Regrettably, there have been a rare handful of (often short-lived) commercial craft brewers that, largely for reasons unknown, have produced and released truly bad beer. "Bad beer" is defined as beer that has identifiable flaws, whether stylistic, flavor components or with some perceptible fault. Perhaps it is too tannic, or too estery, or flat, or stale, or with any of a variety of chemical elements left as byproducts of fermentation and conditioning. These are all the hallmarks of bad beer — or more accurately, flawed beer — and they are not easily missed once you have identified them.

In contrast, consider a simple American amber ale. If you are a lover of hoppy beers, you may reject this as not bitter enough. If Russian imperial stouts are your taste, you may find the amber bland and unremarkable. Those searching for the high-alcohol burn will hardly notice the amber at all, and dismiss it as yet another forgettable label on the shelf.

Yet there is no flaw to be found in this typical American amber. In your evaluation of beers and brewers, you must always take into consideration your own taste calibration and try to value beers as objectively as you can. You need not take up a love of amber ales if your liking draws you to other styles, any more than you should be forced to read Solzhenitsyn if your interests lie elsewhere. But to rate it as “bad beer” or the brewer as somehow a “bad” brewer (or worse, “unable” to make a good beer) is simply wrongheaded.

Be aware of your own prejudices, preferences and tastes, and judge accordingly.

Sunday, March 16, 2008

Geek Is a Four-Letter Word

Depending on how you date it, the craft beer movement in the United States is well into its third decade now, and is mature enough to have spawned countless books, websites, magazines, festivals and social groups both amateur and semi-pro. In short, a subculture has grown up around this movement, with members affectionately being referred to as beer geeks.

Or are they? With maturity brings reflection, and craft beer lovers are beginning to turn the microscope on themselves and rethink their modern-day appellation. “Geek” can be either a modern familiar self-deprecating pun or a juvenile epithet hurled against the skinny kid in sixth grade. In our society today, the geek plays the dual role of socially inept misfit with thick glasses and acne as well as the underdog hero who eventually turns out to be your boss. (Mr. Gates, anyone?)

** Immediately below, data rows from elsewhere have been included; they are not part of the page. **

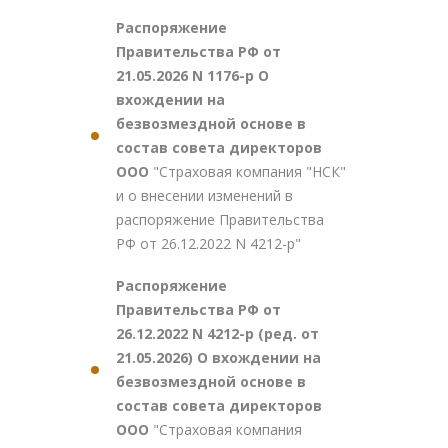
Распоряжение
Правительства РФ от
21.05.2026 N 1176-р О
вхождении на
безвозмездной основе в
состав совета директоров
ООО
"Страховая компания "НСК"
и о внесении изменений в
распоряжение Правительства
РФ от 26.12.2022 N 4212-р"
Распоряжение
Правительства РФ от
26.12.2022 N 4212-р (ред. от
21.05.2026) О вхождении на
безвозмездной основе в
состав совета директоров
ООО
"Страховая компания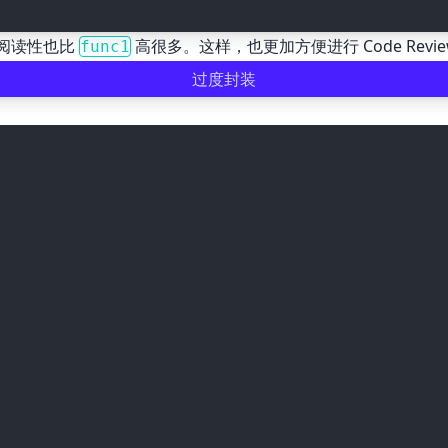
阅读性也比
高很多。这样，也更加方便进行 Code Revi
func1
过度封装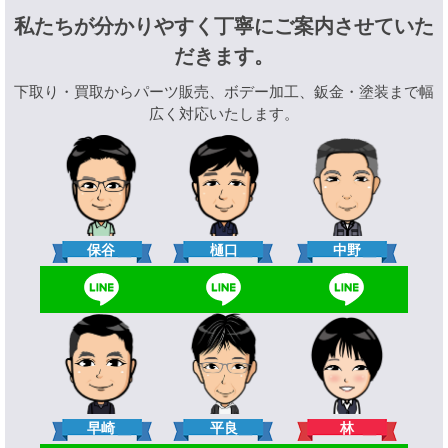
私たちが分かりやすく丁寧にご案内させていた
だきます。
下取り・買取からパーツ販売、ボデー加工、鈑金・塗装まで幅
広く対応いたします。
樋口
保谷
中野
林
早崎
平良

But “geek” has worked its way into our lexicon with a slightly negative connotation, as someone either unusually obsessed with a subject (as in computer geek or Star Wars geek) or as someone exceptionally knowledgeable about a subject, equivalent to our modern use of “guru” — or indeed, both. It is this first association that is causing some grief, especially from those who consider themselves more of the latter.

Fans of music fidelity are called audiophiles, fans of English culture are called anglophiles and even wine connoisseurs designate themselves as oenophiles. As craft beer fans especially like to compare themselves with the wine crowd, of course, they must keep pace with the lingo. However, cerevisaphile has never caught on as an alternative; hence, the seeming default back to beer geek.

Other names have been tried. There have been beer aficionados, beer enthusiasts, beer advocates, beer lovers and many different permutations thereof and more. The bald truth is that neither the prefix “beer” nor its Latinized version of “cerevisa” lend themselves to catchy linguistic combinations. It must be unique, trendy and roll off the tongue to be widely adopted and, frankly, these requirements only bring us right back to beer geek.

Much of this consternation arises from one of the three categories of drinkers that may be designated by the term beer geek. The first is the casual consumer who prefers the taste of well-made craft beer over the larger national brands. Their involvement begins and ends at the palate, and while possibly loyal to a brand or style, their interest goes no further. This category makes up the largest fraction of the subculture by far.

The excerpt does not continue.